Hal ini juga berlaku pada relokasi badak hitam pada bulan Juni lalu.
"Memindahkan badak merupakah hal yang rumit dan berisiko, mirip dengan memindahkan emas batangan. Perlu perencanaan yang sangat hati-hati dan keamanan karena nilai dari hewan langka ini," ujar Paula Kahumbu, kepala pelaksana kelompok konservasi Wildlife Direct dikutip dari Washington Post, Sabtu (14/07/2018).

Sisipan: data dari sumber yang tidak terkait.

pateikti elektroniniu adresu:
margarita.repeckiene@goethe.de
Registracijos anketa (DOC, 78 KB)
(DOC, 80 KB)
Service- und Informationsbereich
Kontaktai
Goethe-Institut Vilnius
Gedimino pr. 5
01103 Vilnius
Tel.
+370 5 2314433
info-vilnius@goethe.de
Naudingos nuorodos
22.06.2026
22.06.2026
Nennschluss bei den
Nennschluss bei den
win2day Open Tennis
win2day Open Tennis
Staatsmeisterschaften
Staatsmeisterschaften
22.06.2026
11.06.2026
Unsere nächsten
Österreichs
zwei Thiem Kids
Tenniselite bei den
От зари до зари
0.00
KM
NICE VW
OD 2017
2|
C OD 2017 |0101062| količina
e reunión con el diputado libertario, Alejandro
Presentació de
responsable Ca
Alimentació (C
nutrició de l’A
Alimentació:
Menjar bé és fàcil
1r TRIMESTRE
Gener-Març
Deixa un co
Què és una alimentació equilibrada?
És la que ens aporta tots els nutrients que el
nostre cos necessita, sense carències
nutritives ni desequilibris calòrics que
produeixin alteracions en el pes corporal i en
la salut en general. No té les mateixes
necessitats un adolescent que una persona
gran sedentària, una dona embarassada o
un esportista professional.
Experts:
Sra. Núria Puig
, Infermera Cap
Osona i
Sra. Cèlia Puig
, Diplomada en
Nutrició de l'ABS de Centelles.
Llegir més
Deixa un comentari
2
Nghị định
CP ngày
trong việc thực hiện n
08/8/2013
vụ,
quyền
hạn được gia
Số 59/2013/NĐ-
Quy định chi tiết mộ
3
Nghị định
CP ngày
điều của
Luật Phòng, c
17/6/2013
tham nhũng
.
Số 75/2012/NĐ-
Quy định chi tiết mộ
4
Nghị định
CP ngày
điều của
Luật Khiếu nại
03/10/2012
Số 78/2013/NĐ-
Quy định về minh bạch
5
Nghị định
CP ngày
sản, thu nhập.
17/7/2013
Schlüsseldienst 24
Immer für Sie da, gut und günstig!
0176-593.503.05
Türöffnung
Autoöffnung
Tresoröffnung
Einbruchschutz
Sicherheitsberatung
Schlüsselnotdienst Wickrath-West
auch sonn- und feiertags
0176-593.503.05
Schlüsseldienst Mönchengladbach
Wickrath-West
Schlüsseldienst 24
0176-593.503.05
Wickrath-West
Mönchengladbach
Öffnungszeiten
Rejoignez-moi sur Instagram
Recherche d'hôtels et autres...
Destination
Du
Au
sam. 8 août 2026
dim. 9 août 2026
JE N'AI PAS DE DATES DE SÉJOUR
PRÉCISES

"Saya takut memikirkan penderitaan yang ditanggung oleh hewan-hewan malang ini sebelum mereka meninggal. Kita perlu tahu apa yang salah sehingga itu tidak akan terjadi lagi," sambungnya.
Terkait hal itu, Balala mengatakan kadar garam yang tinggi dalam air di "rumah baru" badak bisa menyebabkan dehidrasi yang menyebabkan mereka minum lebih banyak.
"(Itu) menghasilkan kelebihan air dari air garam yang semakin memperparah masalah," ujarnya.
Namun dia telah memerintahkan penyelidikan internal dan eksternal untuk menentukan penyebab pasti kematian 8 badak hitam tersebut.
Balala juga menambahkan, "tindakan disipliner" akan diambil jika probe mengarah ke kelalaian atau kesalahan oleh petugas Satwa Liar Kenya.
Sebagai informasi, populasi badak hitam Kenya turun selama tahun 1970-an dan 1980-an dari 20.000 menjadi sekitar 250. Menurut WWF, saat ini hanya tersisa sekitar 650.
Turunnya populasi ini dikarenakan badak hitam ditargetkan oleh pemburu untuk cula mereka, yang sangat didambakan di Asia, khususnya di Vietnam.